* [WHAT YOU HAVE TO DO] Repeat everything from the first line of the listing below through the line that contains "Contact Us (347, 10)", exactly. Leave out pictures.

─── INFORMATION SUPPLIED ───

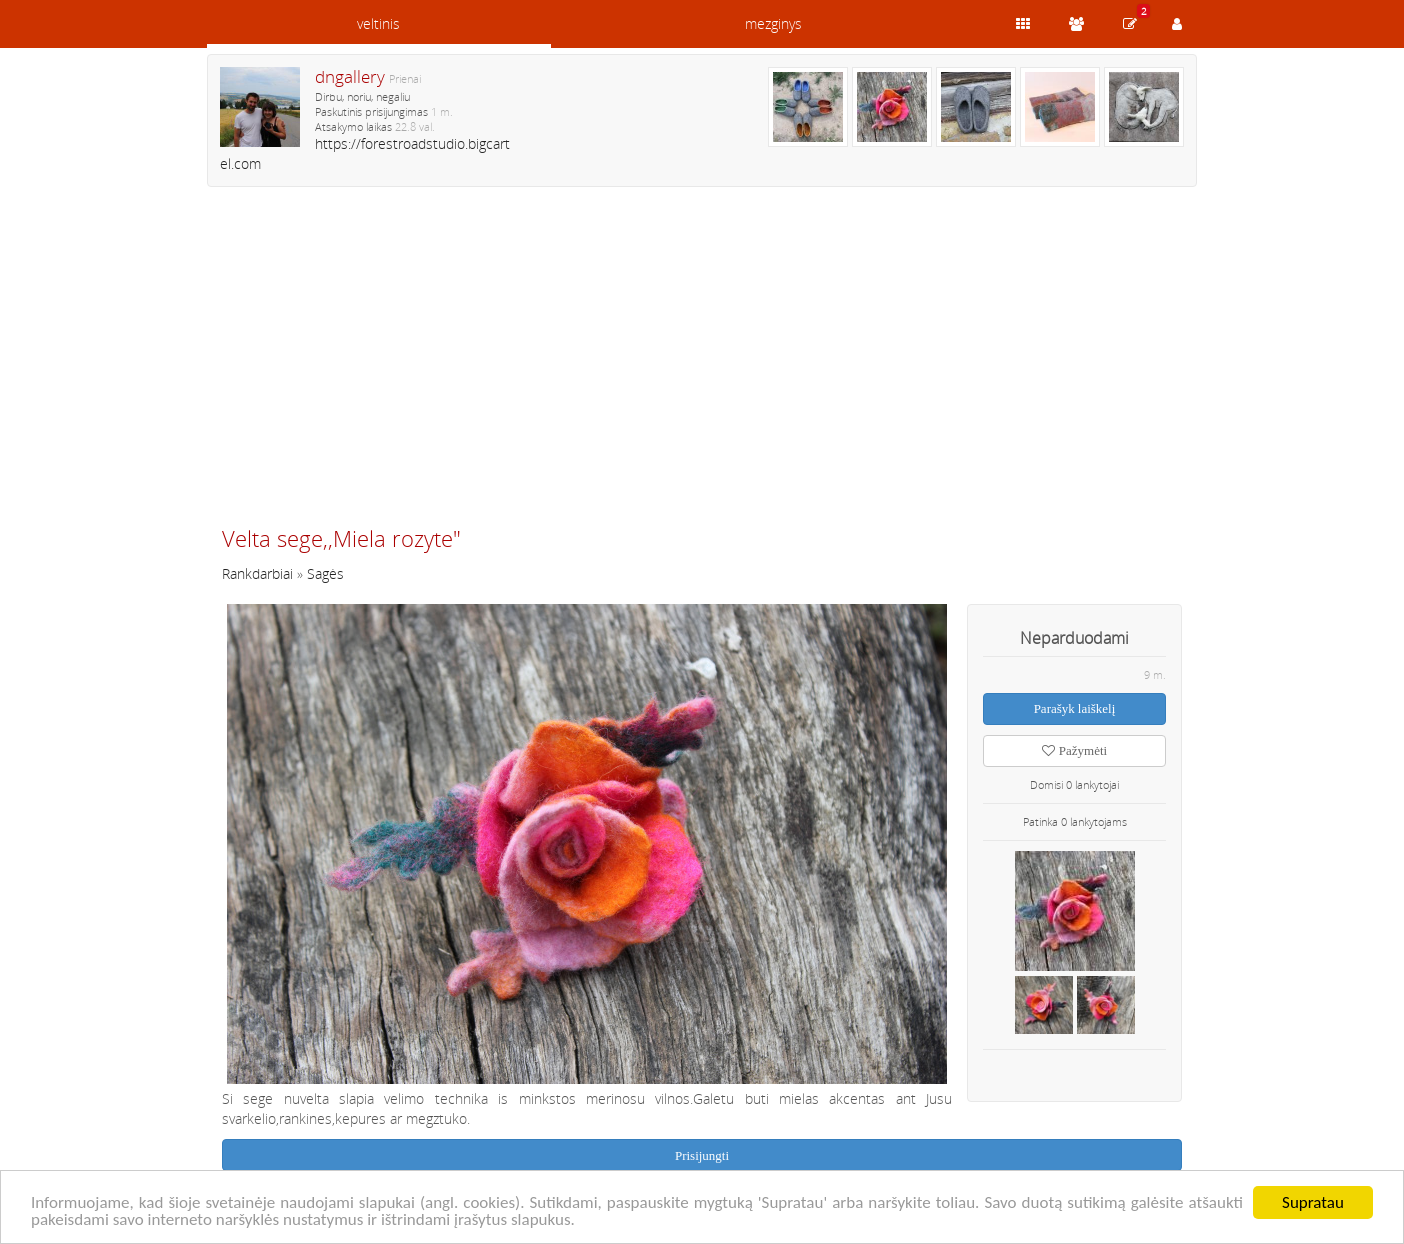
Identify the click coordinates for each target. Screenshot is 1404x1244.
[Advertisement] (702, 365)
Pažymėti (1074, 750)
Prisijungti (702, 1155)
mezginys (773, 23)
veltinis (378, 23)
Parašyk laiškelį (1075, 708)
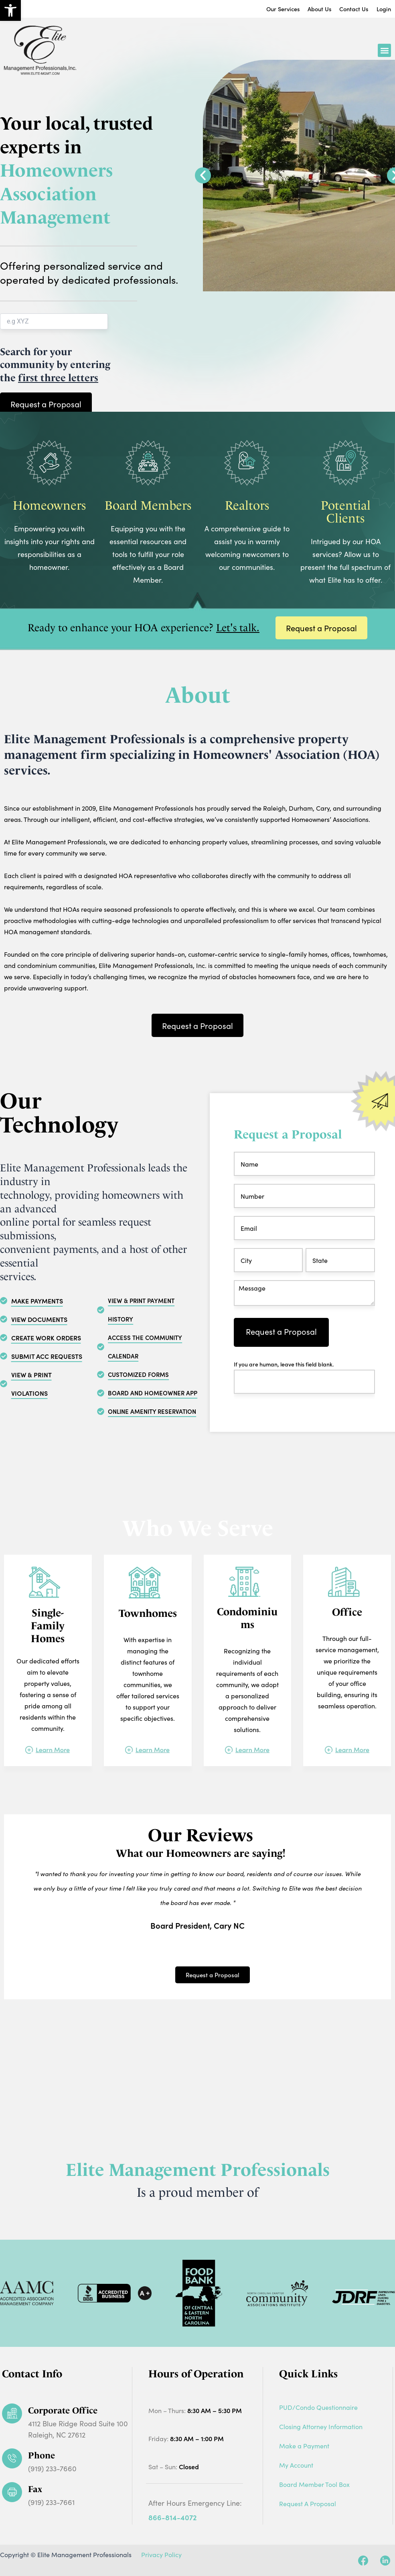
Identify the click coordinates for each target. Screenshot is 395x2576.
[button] (384, 52)
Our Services (262, 10)
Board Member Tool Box (314, 2484)
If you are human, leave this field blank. (284, 1373)
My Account (296, 2465)
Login (383, 10)
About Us (306, 10)
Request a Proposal (281, 1340)
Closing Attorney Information (321, 2426)
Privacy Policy (161, 2554)
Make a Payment (304, 2446)
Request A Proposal (307, 2503)
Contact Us (347, 10)
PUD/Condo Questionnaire (318, 2407)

───

* [TASK RESULT]
Identify the click coordinates for each target. Screenshot is 1404x1244.
[Advertisement] (702, 365)
Pažymėti (1074, 750)
Prisijungti (702, 1155)
mezginys (773, 23)
veltinis (378, 23)
Parašyk laiškelį (1075, 708)
Identify the click coordinates for each target. Screenshot is 395x2576.
[button] (384, 52)
Our Services (262, 10)
Board Member Tool Box (314, 2484)
If you are human, leave this field blank. (284, 1373)
My Account (296, 2465)
Login (383, 10)
About Us (306, 10)
Request a Proposal (281, 1340)
Closing Attorney Information (321, 2426)
Privacy Policy (161, 2554)
Make a Payment (304, 2446)
Request A Proposal (307, 2503)
Contact Us (347, 10)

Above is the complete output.